New Card model version.Previous visual pass for comparison.
I’m really happy that I built the timeline feature into my blog, because it gives me an easy way to write about little moments and keep them somewhere permanent, platform agnostic, and accessible without any kind of paywall or login wall. The ProjectSpire SwiftUI card view WIP entry is exactly the kind of thing I wanted this for: a small progress record I can send to friends and family without needing it to be a full post or trapped inside a social feed.

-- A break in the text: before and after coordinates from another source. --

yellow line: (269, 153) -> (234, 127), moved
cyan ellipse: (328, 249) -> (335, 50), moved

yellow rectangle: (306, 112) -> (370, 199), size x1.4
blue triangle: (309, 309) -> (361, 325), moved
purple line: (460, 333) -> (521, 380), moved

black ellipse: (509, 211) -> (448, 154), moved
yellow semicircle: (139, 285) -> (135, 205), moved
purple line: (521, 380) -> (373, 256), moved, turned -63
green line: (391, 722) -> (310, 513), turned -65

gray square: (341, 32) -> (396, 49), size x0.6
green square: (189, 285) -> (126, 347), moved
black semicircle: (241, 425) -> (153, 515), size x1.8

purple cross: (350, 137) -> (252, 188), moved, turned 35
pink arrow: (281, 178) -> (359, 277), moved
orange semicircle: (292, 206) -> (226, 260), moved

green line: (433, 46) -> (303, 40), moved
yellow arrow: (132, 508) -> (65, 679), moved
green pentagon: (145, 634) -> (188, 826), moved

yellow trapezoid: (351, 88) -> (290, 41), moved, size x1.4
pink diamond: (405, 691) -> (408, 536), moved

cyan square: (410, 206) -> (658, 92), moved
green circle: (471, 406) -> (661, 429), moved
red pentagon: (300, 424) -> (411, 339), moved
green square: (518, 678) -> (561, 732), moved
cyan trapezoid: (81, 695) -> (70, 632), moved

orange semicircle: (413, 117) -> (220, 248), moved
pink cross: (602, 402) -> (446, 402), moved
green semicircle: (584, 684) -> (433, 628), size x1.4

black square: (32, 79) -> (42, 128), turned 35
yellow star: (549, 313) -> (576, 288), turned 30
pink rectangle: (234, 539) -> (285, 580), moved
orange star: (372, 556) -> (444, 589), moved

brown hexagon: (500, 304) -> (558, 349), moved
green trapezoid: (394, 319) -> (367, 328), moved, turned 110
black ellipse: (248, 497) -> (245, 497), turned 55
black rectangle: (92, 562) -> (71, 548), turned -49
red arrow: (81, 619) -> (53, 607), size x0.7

I’m recreating the Slay the Spire 2 card view in SwiftUI with assets extracted from the game, and I’m very happy with how close the first pass feels. The current work is captured in ProjectSpire snapshot/2026-04-28, especially CardView.swift; most of it is still hardcoded, but the visual foundation is there. Next I want to generalize it so the view can take a card data object and dynamically reload the text, colors, and assets, which might eventually turn into a Slay the Spire wiki app for the phone.
I published Why You Feel More Tired During the Day Than at Night, a practical explanation of the afternoon slump, the evening second wind, and the push-pull between sleep pressure and circadian alerting. The useful takeaway is simple: protect sleep quality, get morning light, move during the day, and be deliberate about caffeine timing.